1. Wear a type 1 life jacket (unless in enclosed waters, during daylight hours). Crossing a tidal bar you are required to have a lifejacket of type 1 worn in a kayak as well (even if it is considered "enclosed waters").

2. Well...there is no number 2. According to Schedule 5, Part 2, Clause 4: A personal watercraft, kayak or canoe (other than an outrigger canoe) on open waters is not required to carry safety equipment specified in Part 1

For those of you wondering what is in Part 1...it is things like the compass, charts, anchor, bilge pump, bucket, flares, v-sheet, torch, marine radio, fire-extinguisher, EPIRB, Paddles/oars, whistle...and last but not least...you dont need to take any drinking water with you (how stupid is this last one, now really, we all need drinking water on a kayak regardless I believe).

So, there you have it guys. If you really want to have a read through the legal mumbo jumble the link to it is here at the bottom of this post. Just click the back/forward links to move from one page to the next.

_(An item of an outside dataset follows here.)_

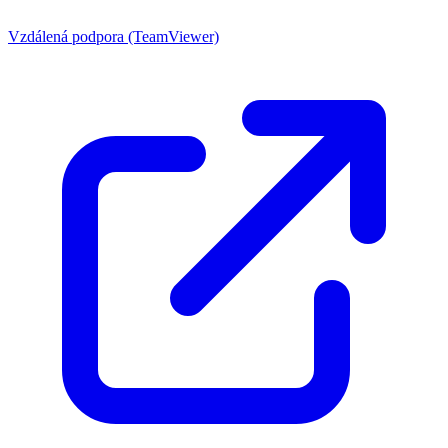
Vzdálená podpora (TeamViewer)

http://www.legislation.nsw.gov.au/fragview/inforce/subordleg+109+2009+cd+0+N?fragid=104


----------



## Peril (Sep 5, 2005)

Don't forget http://www.legislation.nsw.gov.au/fullh ... v.3-sec.85


----------



## yankatthebay (Dec 14, 2007)

Thanks Peril. That would have been much easier to read than the link I found. Some document, easier to follow.


----------



## lowtide (May 21, 2009)

So the bottom line is just a type 1 PDF. I wondre how long this will last with the increasing numbers of yakker heading out, and the inevitable mishaps. It only takes one coroners report to lead to a legislative change. In fact I think I met the very fellow yesterday. I was on my way back to the harbour at Coffs yesterday. A strange vessel approached in the swell. I turned to get a closer look. It was a burly bloke on a short sit on yak with next to no free board. He had a wooden contraption mounted behind him which sat as high as his head. Mounted on one side of the frame was small petrol outboard which was propelling him along. On the other side was an electric, so I suppose there was a car battery within. Mounted in front of him was an esky. Two rods and a landing nets waved in breeze. He wasn't wearing a PDF. It was a very top heavy 'yak. When he turns over, if every thing is attached properly, he is going to have trouble getting it back upright. If not attached, well good by gear. Despite my misgivings I waved, but with one hand on the outboard and the grim concentration required to keep everything upright, I got no response.


----------



## yankatthebay (Dec 14, 2007)

If the total power output of the petrol motor plus the electric was more than 6HP then he was illegal in the first place if his boat wasnt registered. Any boat which is powered by something other than direct human power is not given the same provisions as a "kayak or canoe".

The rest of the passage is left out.